Concretely, a measurement harness must, on every run:
- assert the unit of work produced its expected effect (events applied, rows written, moves accepted) — not merely that the call returned;
- fail loudly rather than report a number when that assertion fails;
- state the divisor used to convert raw timings into the metric's unit, pinned by a test so a workload change cannot silently rescale it.
A number from a run that cannot prove it did the work is void and must not reach an evidence file.
Every tool that reports a number exposes --self-test, and that
self-test runs before the number is produced (make cost depends on
make cost-test).

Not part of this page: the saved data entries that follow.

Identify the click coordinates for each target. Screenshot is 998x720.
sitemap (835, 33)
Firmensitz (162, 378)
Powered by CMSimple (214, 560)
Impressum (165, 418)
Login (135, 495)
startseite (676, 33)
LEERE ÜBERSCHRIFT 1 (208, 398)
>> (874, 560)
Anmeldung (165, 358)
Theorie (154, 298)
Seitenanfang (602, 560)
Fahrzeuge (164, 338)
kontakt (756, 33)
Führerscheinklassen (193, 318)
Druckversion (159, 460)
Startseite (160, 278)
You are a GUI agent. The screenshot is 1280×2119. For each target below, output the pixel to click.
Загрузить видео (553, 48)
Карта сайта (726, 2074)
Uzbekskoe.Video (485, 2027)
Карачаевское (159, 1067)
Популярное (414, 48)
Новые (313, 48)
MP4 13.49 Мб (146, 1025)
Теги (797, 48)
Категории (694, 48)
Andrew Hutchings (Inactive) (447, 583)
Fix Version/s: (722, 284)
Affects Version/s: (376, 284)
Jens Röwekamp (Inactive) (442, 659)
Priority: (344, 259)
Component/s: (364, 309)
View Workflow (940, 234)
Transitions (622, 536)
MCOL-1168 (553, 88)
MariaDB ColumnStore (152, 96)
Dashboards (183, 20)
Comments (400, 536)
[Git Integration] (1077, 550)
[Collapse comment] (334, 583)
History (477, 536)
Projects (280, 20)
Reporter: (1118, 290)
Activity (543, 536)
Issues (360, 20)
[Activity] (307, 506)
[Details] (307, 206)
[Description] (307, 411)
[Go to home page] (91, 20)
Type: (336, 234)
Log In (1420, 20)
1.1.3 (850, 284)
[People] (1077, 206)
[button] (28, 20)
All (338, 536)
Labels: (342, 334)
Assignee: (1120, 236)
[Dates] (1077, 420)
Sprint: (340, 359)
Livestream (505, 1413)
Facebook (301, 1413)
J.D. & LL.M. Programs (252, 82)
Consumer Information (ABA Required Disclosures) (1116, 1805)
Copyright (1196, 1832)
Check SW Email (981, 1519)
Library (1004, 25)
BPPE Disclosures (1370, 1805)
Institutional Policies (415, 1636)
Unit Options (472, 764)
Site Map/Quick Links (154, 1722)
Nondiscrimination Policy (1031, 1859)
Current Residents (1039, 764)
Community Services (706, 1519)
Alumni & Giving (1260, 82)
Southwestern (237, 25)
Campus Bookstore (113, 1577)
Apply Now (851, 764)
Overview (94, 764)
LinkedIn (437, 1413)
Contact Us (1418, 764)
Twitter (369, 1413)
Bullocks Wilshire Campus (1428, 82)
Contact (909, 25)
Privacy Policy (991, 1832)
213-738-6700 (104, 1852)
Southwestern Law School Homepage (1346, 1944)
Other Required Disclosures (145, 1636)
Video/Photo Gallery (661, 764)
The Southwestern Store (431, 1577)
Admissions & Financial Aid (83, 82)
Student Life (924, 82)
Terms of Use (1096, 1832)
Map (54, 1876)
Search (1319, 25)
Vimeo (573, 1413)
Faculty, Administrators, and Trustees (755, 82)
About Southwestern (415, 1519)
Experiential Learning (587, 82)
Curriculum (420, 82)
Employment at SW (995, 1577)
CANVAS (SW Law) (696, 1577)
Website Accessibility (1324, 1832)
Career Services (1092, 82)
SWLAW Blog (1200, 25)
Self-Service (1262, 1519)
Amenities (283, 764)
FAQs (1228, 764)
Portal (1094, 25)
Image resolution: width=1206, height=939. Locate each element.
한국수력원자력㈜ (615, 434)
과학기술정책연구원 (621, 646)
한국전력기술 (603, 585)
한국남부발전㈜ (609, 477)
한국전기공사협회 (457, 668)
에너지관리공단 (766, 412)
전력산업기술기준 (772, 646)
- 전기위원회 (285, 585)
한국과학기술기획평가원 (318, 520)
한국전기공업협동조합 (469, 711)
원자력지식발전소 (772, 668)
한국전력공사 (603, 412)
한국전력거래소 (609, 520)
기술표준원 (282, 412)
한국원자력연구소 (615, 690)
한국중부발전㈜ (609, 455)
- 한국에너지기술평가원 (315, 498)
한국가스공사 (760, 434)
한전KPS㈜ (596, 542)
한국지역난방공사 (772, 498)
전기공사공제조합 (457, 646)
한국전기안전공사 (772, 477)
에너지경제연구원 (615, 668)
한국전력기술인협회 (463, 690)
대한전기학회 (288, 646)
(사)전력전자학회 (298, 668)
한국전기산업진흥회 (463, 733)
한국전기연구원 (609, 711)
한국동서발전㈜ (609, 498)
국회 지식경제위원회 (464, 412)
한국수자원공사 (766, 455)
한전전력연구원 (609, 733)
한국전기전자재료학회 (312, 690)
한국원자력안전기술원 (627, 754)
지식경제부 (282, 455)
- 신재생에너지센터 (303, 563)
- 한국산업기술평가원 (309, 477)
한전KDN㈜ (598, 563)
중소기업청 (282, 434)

The assertion must name a failure it detects, not
merely exercise the happy path.
(v1.0+, from CB-WP-0002: cb-cost's dedup assertion fired on its first
run against real data and aborted, catching a rule that was verified on
206/206 groups of the main transcript and false in the 8-response
subagent tree. The generalization that failed — a property confirmed on
the largest sample assumed to hold on the smallest — is not one review
catches, because both the survey and the adversarial reviewer checked
the same large sample.)
(v1.0, from CB-WP-0001: both serious errors in the first pass were of exactly this shape. A JS harness reported 8.4s for 100k moves while every move was being rejected, and a Rust benchmark reported 9.3M events/s — a 93× beat — while most rounds never completed because a stress gate rejected one player's action. The corrected figure was 5.6× lower. Adversarial review caught neither; both were claims about numbers, and review reads prose.)
Evidence states what it does not support
An evidence file that compares across runtimes, languages, or feature sets names the disanalogies explicitly, in the same section as the number. The reader must not have to infer that a ratio is not like-for-like. This is the parity-cap rule applied to the write-up: state the claim you will defend, and the claim you are not making.
Reference material
The four-dimension rubric, the survey template, the implementation rules each pass earned, the agentic-efficiency requirements, and the definition of done live in InnerLoopReference.md. They are normative; they are separated only so both files load whole.
(Split 2026-07-31: this file reached 407 lines against its own ~400-line
loadability rule, and make loop-lint — added the same day to make that
rule executable — failed on the commit that pushed it over. The rule
caught its own author within an hour of being written.)